Brooks & Dunn singles chronology
| "It's Getting Better All the Time" (2004) | "Play Something Country" (2005) | "Believe" (2005) |

= Play Something Country =

"Play Something Country" is a song recorded by American country music duo Brooks & Dunn, co-written by Ronnie Dunn and Terry McBride. It was released in June 2005, as the first single from the duo's album Hillbilly Deluxe. In September of that year, the song reached the top of the Billboard Hot Country Songs charts, becoming the twentieth and final number one hit of the duo's career to date.

In 2024, Brooks & Dunn re-recorded this song with American country singer-songwriter Lainey Wilson for their album Reboot II.
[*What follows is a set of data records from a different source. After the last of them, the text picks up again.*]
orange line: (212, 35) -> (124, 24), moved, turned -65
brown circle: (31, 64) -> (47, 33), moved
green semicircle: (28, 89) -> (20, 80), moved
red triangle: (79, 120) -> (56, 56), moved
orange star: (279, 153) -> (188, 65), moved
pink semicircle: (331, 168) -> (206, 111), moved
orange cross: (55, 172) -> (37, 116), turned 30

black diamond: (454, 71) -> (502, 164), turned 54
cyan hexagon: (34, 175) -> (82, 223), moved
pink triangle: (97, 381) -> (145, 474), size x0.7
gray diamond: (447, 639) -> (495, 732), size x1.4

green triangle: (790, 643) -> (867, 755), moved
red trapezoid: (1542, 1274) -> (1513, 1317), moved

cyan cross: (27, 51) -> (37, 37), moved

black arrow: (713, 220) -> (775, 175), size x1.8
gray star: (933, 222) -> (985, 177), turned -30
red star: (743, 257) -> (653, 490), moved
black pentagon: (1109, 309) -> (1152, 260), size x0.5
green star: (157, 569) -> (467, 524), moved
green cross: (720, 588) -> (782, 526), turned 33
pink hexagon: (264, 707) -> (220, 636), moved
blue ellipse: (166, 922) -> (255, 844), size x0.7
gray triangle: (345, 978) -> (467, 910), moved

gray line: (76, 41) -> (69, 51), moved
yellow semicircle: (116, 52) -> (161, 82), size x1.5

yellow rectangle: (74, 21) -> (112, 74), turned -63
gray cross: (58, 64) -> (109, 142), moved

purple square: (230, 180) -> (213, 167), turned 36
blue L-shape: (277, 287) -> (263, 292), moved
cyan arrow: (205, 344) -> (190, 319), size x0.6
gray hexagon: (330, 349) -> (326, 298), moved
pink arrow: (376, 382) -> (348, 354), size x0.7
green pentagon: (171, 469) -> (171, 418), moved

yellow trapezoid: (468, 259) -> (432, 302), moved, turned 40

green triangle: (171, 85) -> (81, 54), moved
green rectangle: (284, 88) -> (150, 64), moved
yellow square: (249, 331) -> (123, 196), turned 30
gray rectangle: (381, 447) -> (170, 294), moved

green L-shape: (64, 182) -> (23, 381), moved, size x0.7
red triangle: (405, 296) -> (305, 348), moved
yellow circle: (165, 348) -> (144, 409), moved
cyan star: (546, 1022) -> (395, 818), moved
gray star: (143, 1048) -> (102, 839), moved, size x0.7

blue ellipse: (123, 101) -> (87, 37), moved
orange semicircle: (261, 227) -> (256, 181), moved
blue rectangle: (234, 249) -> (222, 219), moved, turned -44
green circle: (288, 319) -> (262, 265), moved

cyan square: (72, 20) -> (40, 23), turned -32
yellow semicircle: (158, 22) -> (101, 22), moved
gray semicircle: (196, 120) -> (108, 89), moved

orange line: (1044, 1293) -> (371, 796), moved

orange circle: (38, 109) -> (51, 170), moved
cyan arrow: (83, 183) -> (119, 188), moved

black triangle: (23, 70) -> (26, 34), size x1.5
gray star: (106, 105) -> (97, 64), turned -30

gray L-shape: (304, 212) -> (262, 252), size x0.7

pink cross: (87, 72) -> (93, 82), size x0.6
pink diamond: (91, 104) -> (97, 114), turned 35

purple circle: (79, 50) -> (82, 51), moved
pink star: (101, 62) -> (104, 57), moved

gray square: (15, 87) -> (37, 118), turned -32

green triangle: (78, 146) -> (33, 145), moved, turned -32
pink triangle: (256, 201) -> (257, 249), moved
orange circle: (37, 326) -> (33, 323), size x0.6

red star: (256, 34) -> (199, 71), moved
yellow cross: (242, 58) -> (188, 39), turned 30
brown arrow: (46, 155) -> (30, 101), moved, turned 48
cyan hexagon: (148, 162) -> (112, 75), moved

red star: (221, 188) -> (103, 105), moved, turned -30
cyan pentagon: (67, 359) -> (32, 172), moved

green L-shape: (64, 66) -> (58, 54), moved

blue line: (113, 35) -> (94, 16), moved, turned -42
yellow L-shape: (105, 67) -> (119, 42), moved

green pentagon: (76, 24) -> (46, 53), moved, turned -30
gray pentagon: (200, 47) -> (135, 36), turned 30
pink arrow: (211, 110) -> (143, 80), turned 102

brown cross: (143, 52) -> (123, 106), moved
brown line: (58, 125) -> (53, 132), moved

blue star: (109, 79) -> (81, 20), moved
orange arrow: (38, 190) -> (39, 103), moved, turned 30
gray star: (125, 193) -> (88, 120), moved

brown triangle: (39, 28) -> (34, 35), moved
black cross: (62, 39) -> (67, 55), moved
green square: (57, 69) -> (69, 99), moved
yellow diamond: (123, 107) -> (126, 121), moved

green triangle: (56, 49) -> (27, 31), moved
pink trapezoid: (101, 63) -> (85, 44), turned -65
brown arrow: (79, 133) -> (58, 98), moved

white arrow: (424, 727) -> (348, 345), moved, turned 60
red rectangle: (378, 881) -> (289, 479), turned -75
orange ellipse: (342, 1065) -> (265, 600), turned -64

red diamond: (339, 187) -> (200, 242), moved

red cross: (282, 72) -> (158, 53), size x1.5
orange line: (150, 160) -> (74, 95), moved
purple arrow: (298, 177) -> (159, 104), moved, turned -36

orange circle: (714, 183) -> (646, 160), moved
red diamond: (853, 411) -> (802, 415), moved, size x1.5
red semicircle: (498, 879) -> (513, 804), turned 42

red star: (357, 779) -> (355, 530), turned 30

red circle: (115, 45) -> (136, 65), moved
==Background and writing==
The idea came to Dunn after a show in Minnesota. According to McBride, who played bass guitar in Brooks & Dunn's road band, Dunn "comes busting onto the bus and says, 'how about this idea?' and he howls that ah oooh, aw, play something country!" Inspired by Gretchen Wilson, with whom they had been touring, McBride and Dunn decided to base the song's central character on Wilson's image, creating a "ballsy chick that bursts into the barroom, puts her hand on her hip […] and goes, 'play something country!'" After McBride told Wilson that she was the inspiration for "Play Something Country," Wilson replied that she loved the song.

==Content==
"Play Something Country" is an up-tempo song backed by electric guitar and a horn section. Its lyrics are the narrator's description of a female character who wants to hear country music.

==Music video==
The music video was directed by Michael Salomon and premiered in mid-2005. It shows the duo performing the song in a bar with a full band, and Ronnie Dunn as a bar patron singing the song. It also shows a sassy country chick dancing and interacting with the bar patrons. At one point, she is seen using a lasso to grab one bar patron (played by NY actor Rob Findlay), then riding on his back as if he was a horse. Another scene shows her standing before the DJ and grabbing his record off his turntable, forcing him to "Play something country."

==Chart positions==
"Play Something Country" debuted at number 37 on the U.S. Billboard Hot Country Singles & Tracks chart for the week of June 4, 2005. On the chart dated September 17, 2005, it became the twentieth and most recent Number One single of Brooks & Dunn's career.

| Chart (2005) | Peak position |
|---|---|
| Canada Country (Radio & Records) | 1 |
| US Hot Country Songs (Billboard) | 1 |
| US Billboard Hot 100 | 37 |
| US Billboard Pop 100 | 53 |

===Year-end charts===

| Chart (2005) | Position |
|---|---|
| US Country Songs (Billboard) | 22 |

==Certifications==

| Region | Certification | Certified units/sales |
| United States (RIAA) | Platinum | 1,000,000^{‡} |
^{‡} Sales+streaming figures based on certification alone.